On our way to LA, we find Peggy Sue's Diner in Barstow (and so do a hundred other people — people on their way to and from Las Vegas). The fifties-style diner's menu features all the classic diner plates you'd expect, plus a couple of new ones. We couldn't resist one in particular — wedges of dill pickle dipped in batter and deep fried, served with ranch dressing. I blistered my palate but it was so worth it.

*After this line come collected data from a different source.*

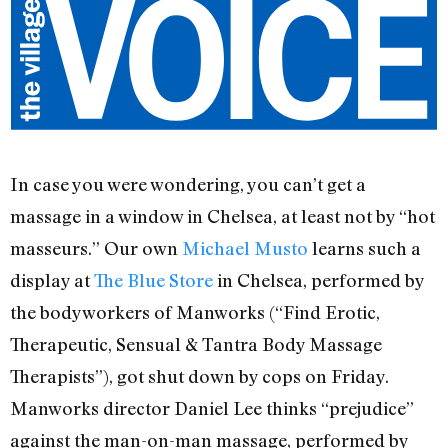
In case you were wondering, you can’t get a
massage in a window in Chelsea, at least not by “hot
masseurs.” Our own
Michael Musto
learns such a
display at
The Blue Store
in Chelsea, performed by
the bodyworkers of Manworks (“Find Erotic,
Therapeutic, Sensual & Tantra Body Massage
Therapists”), got shut down by cops on Friday.
Manworks director Daniel Lee thinks “prejudice”
against the man-on-man massage, performed by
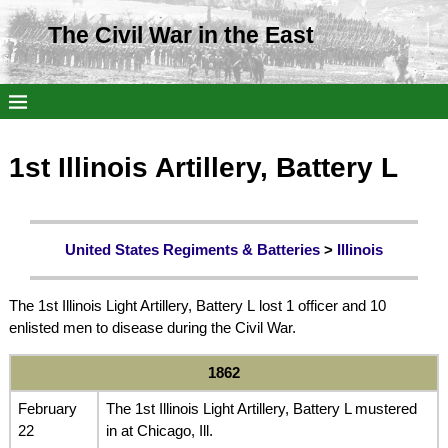
The Civil War in the East
1st Illinois Artillery, Battery L
United States Regiments & Batteries
>
Illinois
The 1st Illinois Light Artillery, Battery L lost 1 officer and 10
enlisted men to disease during the Civil War.
1862
February
The 1st Illinois Light Artillery, Battery L mustered
22
in at Chicago, Ill.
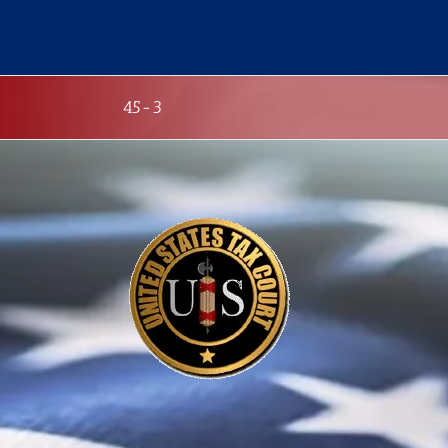
Skip
to
content
45-3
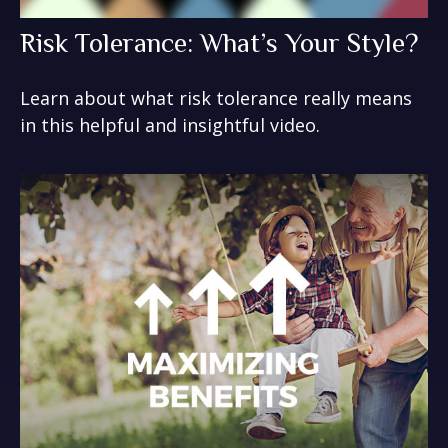
Risk Tolerance: What’s Your Style?
Learn about what risk tolerance really means
in this helpful and insightful video.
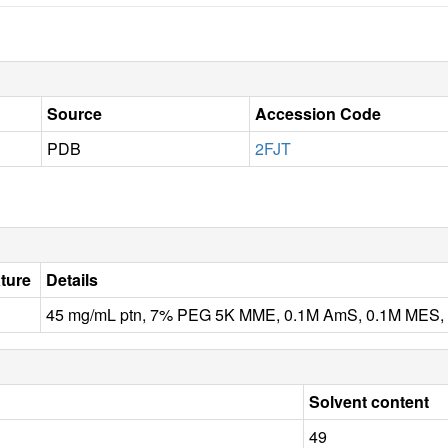
Source
Accession Code
PDB
2FJT
ture
Details
45 mg/mL ptn, 7% PEG 5K MME, 0.1M AmS, 0.1M MES, pH 
Solvent content
49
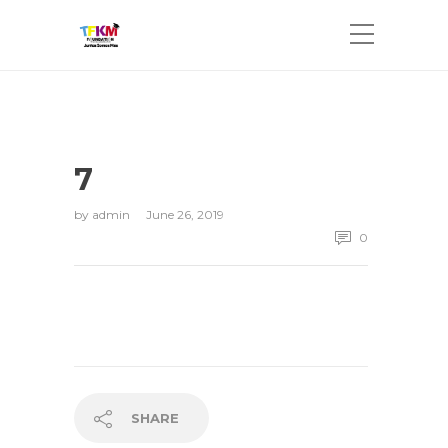
7
by
admin
June 26, 2019
0
SHARE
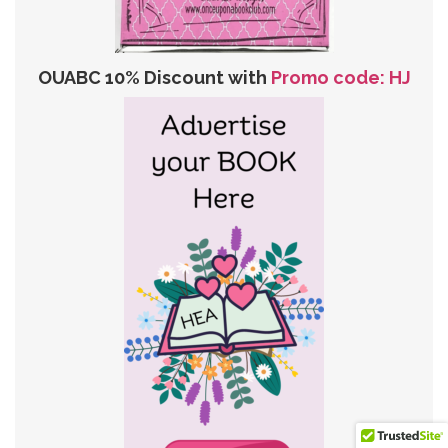
OUABC 10% Discount with
Promo code: HJ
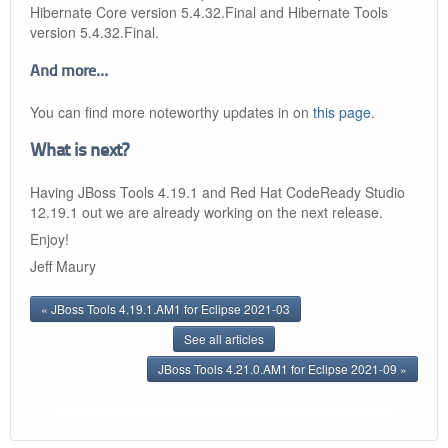
Hibernate Core version 5.4.32.Final and Hibernate Tools
version 5.4.32.Final.
And more…​
You can find more noteworthy updates in on
this page
.
What is next?
Having JBoss Tools 4.19.1 and Red Hat CodeReady Studio
12.19.1 out we are already working on the next release.
Enjoy!
Jeff Maury
« JBoss Tools 4.19.1.AM1 for Eclipse 2021-03
See all articles
JBoss Tools 4.21.0.AM1 for Eclipse 2021-09 »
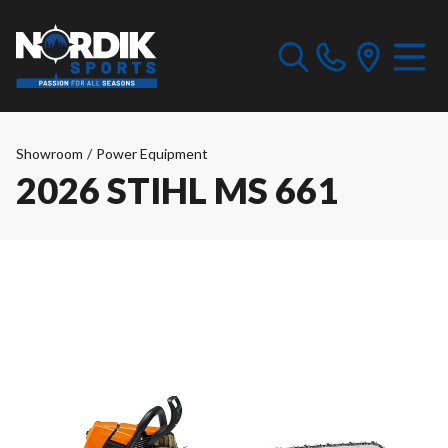
Showroom
/
Power Equipment
2026 STIHL MS 661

When we finally hit LA and shifted from the "Southern California" page of my atlas to the "Greater Los Angeles" page, the scale took me totally by surprise. I can't quite believe how massive the city is — we drove the distance from Montreal to St. Sauveur and were still nowhere near the other side of town. I'd expected LA to be full of flat, wide, treeless streets and detached bungalows. Instead, the parts of the city we were hanging out in were as green as could be, settled into folds of canyons. Seeing the addresses painted on the curb brought back flashbacks of a dozen childhood shows. We drove into Glendale where Steve and Kim live with their two girls. Glendale is a pretty neighbourhood of tidy little forties bungalows interspersed with designer modern homes. The roads are so winding and steep that every window frames a pretty view of rooftops or greenery. Steve and Kim's house is something out of Leave it to Beaver, white picket fences in a perfect green lawn under a round-leafed shade tree with a white tree swing, all of it framed by the window over the kitchen sink. What is it about watching your kids on a tree swing with your hands in a sink full of dirty dishes that makes you feel like a real MOM. Where's my apron?! The interior of the house is wallpaper from the sixties, gingham curtains, blue and white porcelain spice rack. The back yard has a pretty little patio and steps up to the secret garden and the trampoline. It's the first time since Chiapas that we've seen trees in leaf. The garden is lush, roses blooming all around us. It is so nice to not drive for a while, to hang out with some good, old friends and just shoot the shit. Our girls and their girls pull out the Barbies and Polly Pockets and pick up where they left off this summer. Henri dives into his new Beatles' book and tries to stay out of their way. The weather is crap, cold and rainy but the attraction to LA is IN the house as far as we're concerned so we're happy as clams.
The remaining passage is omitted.